__EXERCISE AIM__. Nothing in the records should be changed in the copy, though the pictures must be left out.

--- DATA RECORDS ---

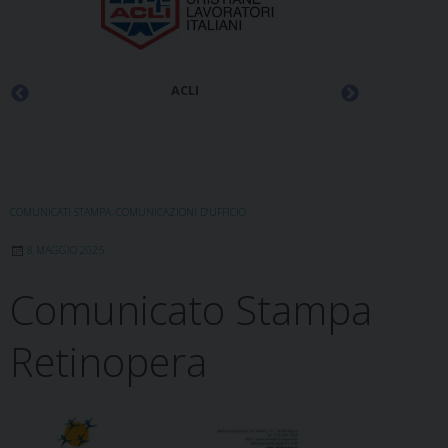
ACLI
COMUNICATI STAMPA
,
COMUNICAZIONI D'UFFICIO
8 MAGGIO 2025
Comunicato Stampa
Retinopera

---

__OUTPUT OF THE TASK__.
ACLI
COMUNICATI STAMPA
,
COMUNICAZIONI D'UFFICIO
8 MAGGIO 2025
Comunicato Stampa
Retinopera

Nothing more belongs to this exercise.